== WHAT YOU NEED TO DO ==
Search the data for the word "Coliving" and copy out every line that has it.
⟨
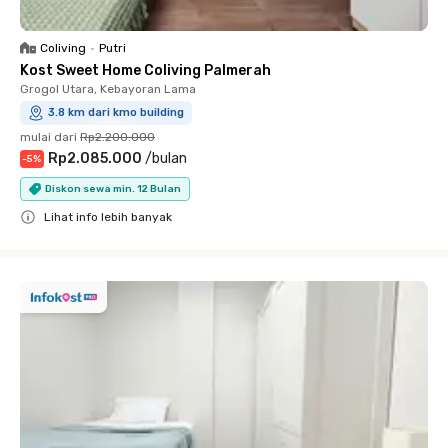
Coliving
•
Putri
Kost Sweet Home Coliving Palmerah
Grogol Utara, Kebayoran Lama
3.8 km dari kmo building
mulai dari
Rp2.200.000
Rp2.085.000
/
bulan
-
5
%
Diskon sewa min. 12 Bulan
Lihat info lebih banyak
Close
⟩
== SOLUTION FOR THIS EXERCISE ==
Coliving
Kost Sweet Home Coliving Palmerah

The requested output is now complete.